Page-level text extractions
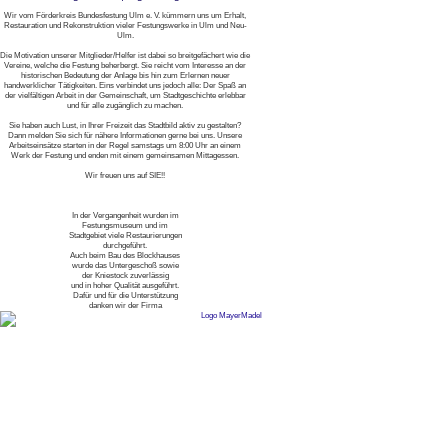
Wir vom Förderkreis Bundesfestung Ulm e. V. kümmern uns um Erhalt,
Restauration und Rekonstruktion vieler Festungswerke in Ulm und Neu-
Ulm.
Die Motivation unserer Mitglieder/Helfer ist dabei so breitgefächert wie die
Vereine, welche die Festung beherbergt. Sie reicht vom Interesse an der
historischen Bedeutung der Anlage bis hin zum Erlernen neuer
handwerklicher Tätigkeiten. Eins verbindet uns jedoch alle: Der Spaß an
der vielfältigen Arbeit in der Gemeinschaft, um Stadtgeschichte erlebbar
und für alle zugänglich zu machen.
Sie haben auch Lust, in Ihrer Freizeit das Stadtbild aktiv zu gestalten?
Dann melden Sie sich für nähere Informationen gerne bei uns. Unsere
Arbeitseinsätze starten in der Regel samstags um 8:00 Uhr an einem
Werk der Festung und enden mit einem gemeinsamen Mittagessen.
Wir freuen uns auf SIE!!
In der Vergangenheit wurden im
Festungsmuseum und im
Stadtgebiet viele Restaurierungen
durchgeführt.
Auch beim Bau des Blockhauses
wurde das Untergeschoß sowie
der Kniestock zuverlässig
und in hoher Qualität ausgeführt.
Dafür und für die Unterstützung
danken wir der Firma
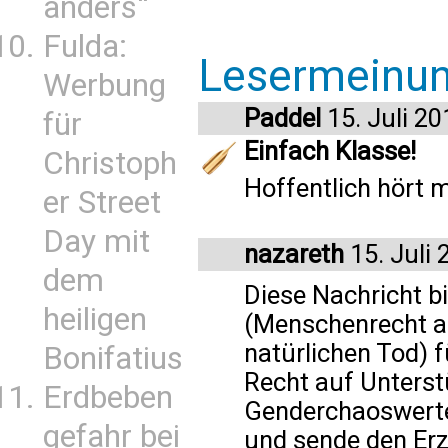
anders“
Fulda:
Lesermeinu
Werbung
Paddel
15. Juli 20
für
Einfach Klasse!
Christoph
Hoffentlich hört 
er Street
Day mit
nazareth
15. Juli 
dem
Diese Nachricht b
heiligen
(Menschenrecht a
natürlichen Tod) 
Bonifatius
Recht auf Unterst
Erdbeben
Genderchaoswerte.
gefahr bei
und sende den Erz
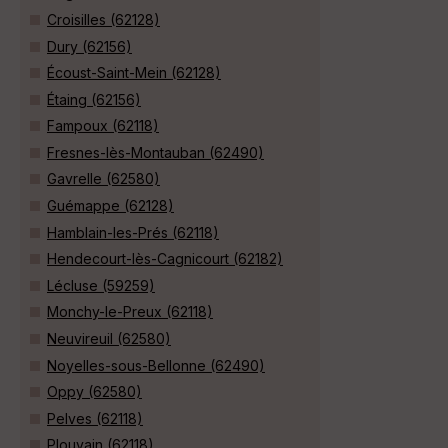
Croisilles (62128)
Dury (62156)
Écoust-Saint-Mein (62128)
Étaing (62156)
Fampoux (62118)
Fresnes-lès-Montauban (62490)
Gavrelle (62580)
Guémappe (62128)
Hamblain-les-Prés (62118)
Hendecourt-lès-Cagnicourt (62182)
Lécluse (59259)
Monchy-le-Preux (62118)
Neuvireuil (62580)
Noyelles-sous-Bellonne (62490)
Oppy (62580)
Pelves (62118)
Plouvain (62118)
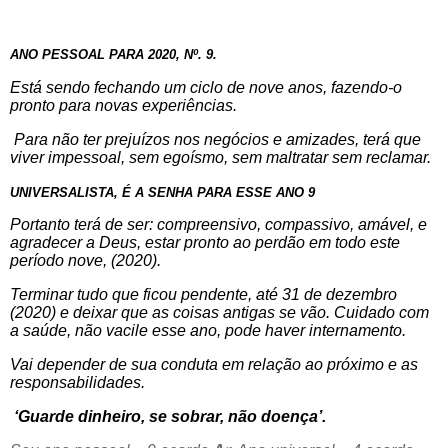
ANO PESSOAL PARA 2020, Nº. 9.
Está sendo fechando um ciclo de nove anos, fazendo-o
pronto para novas experiências.
Para não ter prejuízos nos negócios e amizades, terá que
viver impessoal, sem egoísmo, sem maltratar sem reclamar.
UNIVERSALISTA, É A SENHA PARA ESSE ANO 9
Portanto terá de ser: compreensivo, compassivo, amável, e
agradecer a Deus, estar pronto ao perdão em todo este
período nove, (2020).
Terminar tudo que ficou pendente, até 31 de dezembro
(2020) e deixar que as coisas antigas se vão. Cuidado com
a saúde, não vacile esse ano, pode haver internamento.
Vai depender de sua conduta em relação ao próximo e as
responsabilidades.
‘Guarde dinheiro, se sobrar, não doença’.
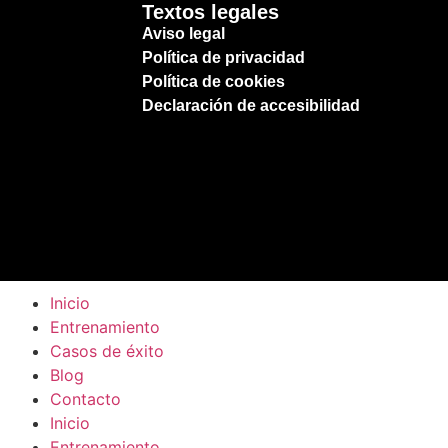
Textos legales
Aviso legal
Política de privacidad
Política de cookies
Declaración de accesibilidad
Inicio
Entrenamiento
Casos de éxito
Blog
Contacto
Inicio
Entrenamiento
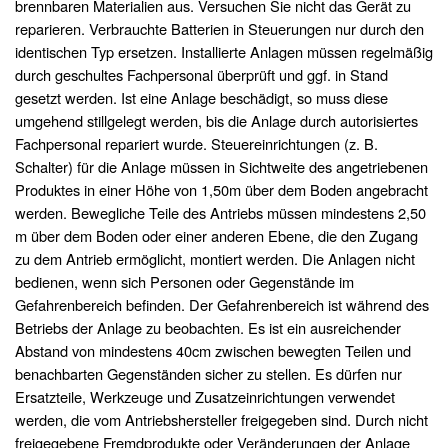
brennbaren Materialien aus. Versuchen Sie nicht das Gerät zu
reparieren. Verbrauchte Batterien in Steuerungen nur durch den
identischen Typ ersetzen. Installierte Anlagen müssen regelmäßig
durch geschultes Fachpersonal überprüft und ggf. in Stand
gesetzt werden. Ist eine Anlage beschädigt, so muss diese
umgehend stillgelegt werden, bis die Anlage durch autorisiertes
Fachpersonal repariert wurde. Steuereinrichtungen (z. B.
Schalter) für die Anlage müssen in Sichtweite des angetriebenen
Produktes in einer Höhe von 1,50m über dem Boden angebracht
werden. Bewegliche Teile des Antriebs müssen mindestens 2,50
m über dem Boden oder einer anderen Ebene, die den Zugang
zu dem Antrieb ermöglicht, montiert werden. Die Anlagen nicht
bedienen, wenn sich Personen oder Gegenstände im
Gefahrenbereich befinden. Der Gefahrenbereich ist während des
Betriebs der Anlage zu beobachten. Es ist ein ausreichender
Abstand von mindestens 40cm zwischen bewegten Teilen und
benachbarten Gegenständen sicher zu stellen. Es dürfen nur
Ersatzteile, Werkzeuge und Zusatzeinrichtungen verwendet
werden, die vom Antriebshersteller freigegeben sind. Durch nicht
freigegebene Fremdprodukte oder Veränderungen der Anlage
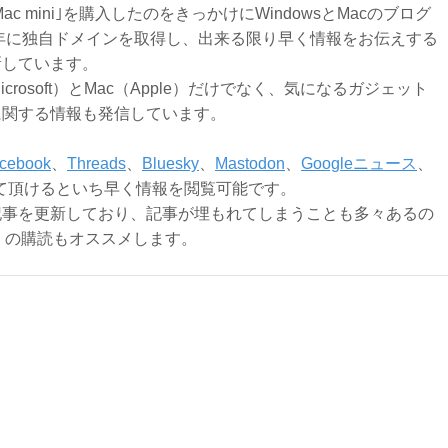
Mac mini｣を購入したのをきっかけにWindowsとMacのブログ
3年に独自ドメインを取得し、出来る限り早く情報をお伝えする
新しています。
Microsoft）とMac（Apple）だけでなく、気になるガジェット
に関する情報も発信しています。
cebook
、
Threads
、
Bluesky
、
Mastodon
、
Googleニュース
、
て頂けるといち早く情報を閲覧可能です。
記事を更新しており、記事が埋もれてしまうことも多々あるの
ly）の購読もオススメします。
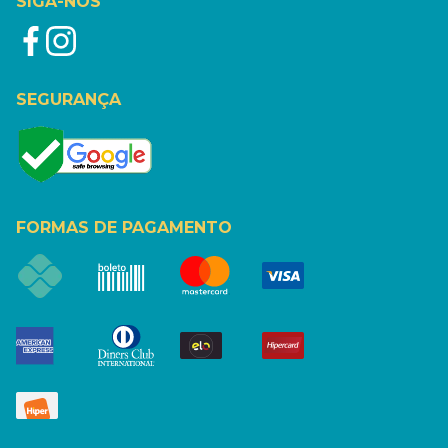
SIGA-NOS
SEGURANÇA
FORMAS DE PAGAMENTO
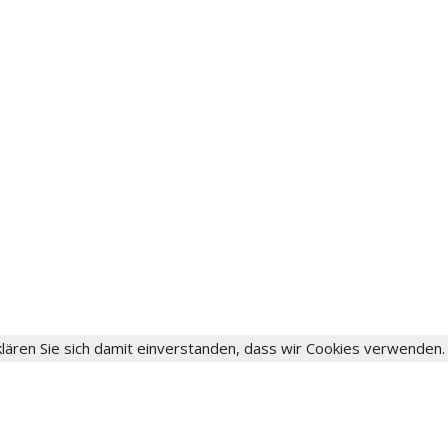
lären Sie sich damit einverstanden, dass wir Cookies verwenden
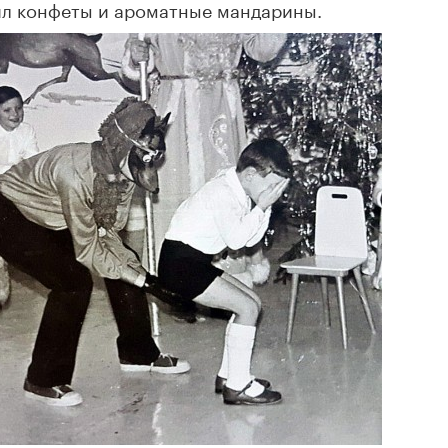
ил конфеты и ароматные мандарины.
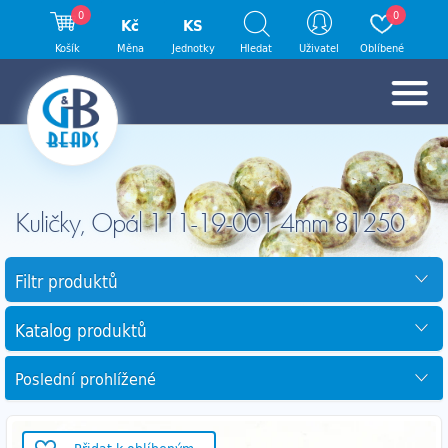
0
0
Kč
KS
Košík
Měna
Jednotky
Hledat
Uživatel
Oblíbené
Kuličky, Opál 111-19-001 4mm 81250
Filtr produktů
Katalog produktů
Poslední prohlížené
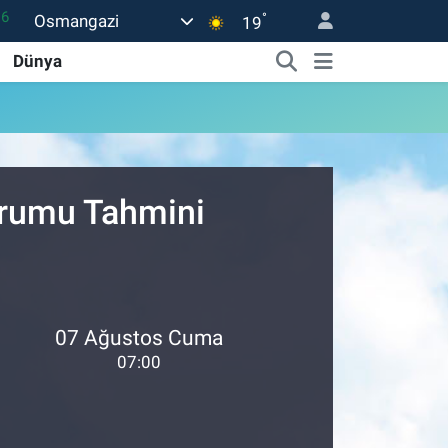
°
Osmangazi
02
19
07
Dünya
44
0
63
urumu Tahmini
16
07 Ağustos Cuma
07:00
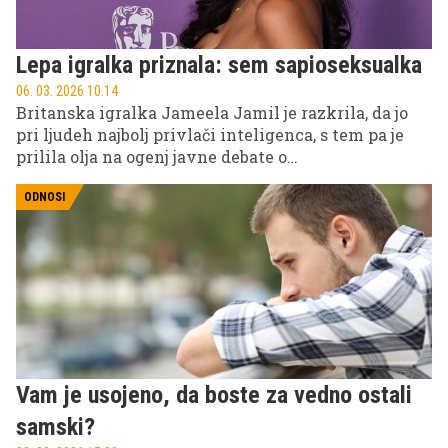
Lepa igralka priznala: sem sapioseksualka
06. 03. 2026 10.14
Britanska igralka Jameela Jamil je razkrila, da jo
pri ljudeh najbolj privlači inteligenca, s tem pa je
prilila olja na ogenj javne debate o
sapioseksualnosti. Poglejmo, kaj ta izraz
pravzaprav pomeni in zakaj um postaja ključni
ODNOSI
element privlačnosti v sodobnem svetu.
Vam je usojeno, da boste za vedno ostali
samski?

# What the exercise asks
Above are the records; report each line in them that includes the word "Boden".

# Your response
Produktes in einer Höhe von 1,50m über dem Boden angebracht
m über dem Boden oder einer anderen Ebene, die den Zugang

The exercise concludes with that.